Regulatory Affairs Consultant

OVERVIEW

Provides leadership for all regulatory aspects of Chemistry, Manufacturing and Controls (CMC) and assures optimal functioning of internal and external interfaces between Regulatory CMC and stakeholders for activities across all product development projects. Closely interacts with multiple functions to create high-quality regulatory submissions that support product development strategy.

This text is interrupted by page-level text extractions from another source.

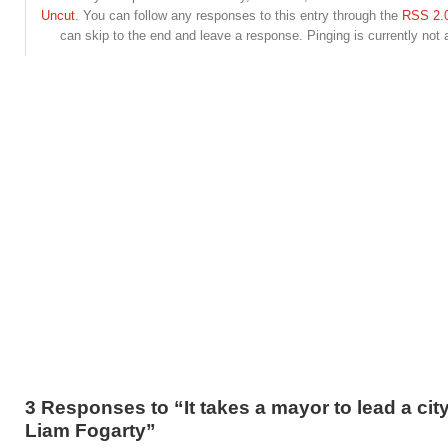
Uncut
. You can follow any responses to this entry through the
RSS 2.
can skip to the end and leave a response. Pinging is currently not 
3 Responses to “It takes a mayor to lead a cit
Liam Fogarty”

ROLES AND RESPONSIBILITIES

In this position, the Regulatory Affairs Consultant will support clients in a variety of ways:

• Proactively manages regulatory CMC aspects of client programs, including overseeing the preparation and submission of CMC submissions supporting clinical trial applications and marketing applications appropriate to the development phase.
• Ensures timely delivery of high-quality CMC documents, including regulatory authority requests for information, meeting briefing books, meeting minutes, IND/IMPD/CTA submissions, NDA /MAA submissions, and DMFs while assuring all documents meet regulatory requirements and quality compliance.
• Facilitates the development of, reviews, and comments on all technically complex CMC documentation for submission to regulatory authorities, including process development, process validation, analytical method development, and analytical method validation supporting the establishment of specifications and in-process, release and stability data and information appropriate to the phase of development.
• Articulates complex Regulatory CMC issues to internal project teams and external stakeholders to support global development and commercialization of drug candidates.
• Evaluates proposed manufacturing and quality changes for impact on ongoing and existing filings and provide strategic regulatory guidance for optimal implementation of changes.
• Manages interactions with FDA and other regulatory authorities for assigned projects to ensure acceptance, rapid review, and approval of clinical trial applications, marketing applications, amendments/supplements/variations, and other submissions which present CMC information.
• Develops and maintains excellent relationships with regulatory authorities, internal functional groups, contract manufacturing organizations, and corporate partners.
• Support Quality Assurance in preparing and hosting regulatory inspections.
• Maintains current understanding of the regulations and guidelines about CMC/Quality information relevant to client’s development programs
• Supports Management Team in the development of overall product development and registration strategy.
• Collaborates with Management Team to identify resource needs, including consultants and new associates advising on skill sets to meet needs.

QUALIFICATIONS

Candidates must have at least 15 years of experience in a Regulatory CMC capacity with direct experience in authoring and strategic decision-making. B.S. or higher in the sciences

Preferred Skills:

• BS in a scientific discipline, a combination of relevant education, and applicable job experience may be considered.
• 15+ years in Regulatory Affairs CMC plus recognized technical expert.
• Demonstrated ability to deliver high-quality regulatory documents. Thorough understanding of the drug development process, pharmaceutical industry, and healthcare environment, including regulatory requirements, guidelines, and market and policy trends.
• Extensive regulatory experience across the value chain including IND/CTA/IMPD, NDA/BLA/MAA, lifecycle management, interactions with Regulatory Authorities, and developing and implementing complex CMC regulatory strategies with a proven track record of significant regulatory accomplishments.
• Prior success in filing IND/CTA/IMPD and NDA/BLA/MAA within timelines requires global submission experience.
• Strong written and oral communication skills; comfortable communicating with and building relationships with various stakeholders, including external partners and regulatory authorities.
• Highly resourceful team player, with the ability to be extremely effective independently
• Strong negotiating skills: thinking creatively, developing creative solutions, and effectively communicating solutions to stakeholders.
• PC literacy is required; Proficient use of technology, including MSOffice skills (Outlook, Word, Excel, PowerPoint, document management systems, and Internet resources is expected).
• Ability to travel up to 20% as required.
• Knowledge of a variety of dosage forms is a plus.